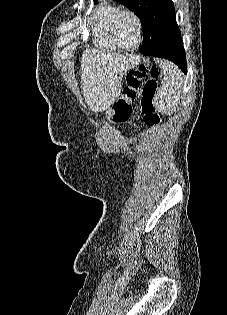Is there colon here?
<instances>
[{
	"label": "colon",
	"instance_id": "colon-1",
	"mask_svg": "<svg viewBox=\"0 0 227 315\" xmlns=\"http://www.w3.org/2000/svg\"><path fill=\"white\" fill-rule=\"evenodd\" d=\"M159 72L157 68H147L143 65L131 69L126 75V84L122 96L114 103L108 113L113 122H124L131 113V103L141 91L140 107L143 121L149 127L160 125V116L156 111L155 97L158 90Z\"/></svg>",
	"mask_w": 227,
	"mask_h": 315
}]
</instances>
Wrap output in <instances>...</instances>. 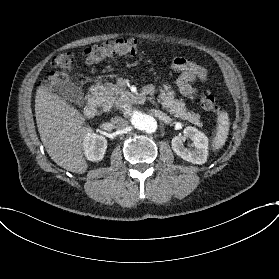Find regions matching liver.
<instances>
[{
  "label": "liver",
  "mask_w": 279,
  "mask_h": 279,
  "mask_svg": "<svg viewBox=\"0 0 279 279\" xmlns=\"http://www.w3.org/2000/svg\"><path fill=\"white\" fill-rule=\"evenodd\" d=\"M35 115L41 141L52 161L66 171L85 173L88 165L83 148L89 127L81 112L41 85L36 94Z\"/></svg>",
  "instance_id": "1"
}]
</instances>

**********

Check each line of the records above, and copy those that hold the word "white".

	"mask_svg": "<svg viewBox=\"0 0 227 315\" xmlns=\"http://www.w3.org/2000/svg\"><path fill=\"white\" fill-rule=\"evenodd\" d=\"M159 72L157 68H147L143 65L131 69L126 75V84L122 96L114 103L108 113L113 122H124L131 113V103L141 91L140 107L143 121L149 127L160 125V116L156 111L155 97L158 90Z\"/></svg>",
  "mask_svg": "<svg viewBox=\"0 0 279 279\" xmlns=\"http://www.w3.org/2000/svg\"><path fill=\"white\" fill-rule=\"evenodd\" d=\"M35 115L41 141L52 161L66 171L85 173L88 165L83 148L89 127L81 112L41 85L36 94Z\"/></svg>",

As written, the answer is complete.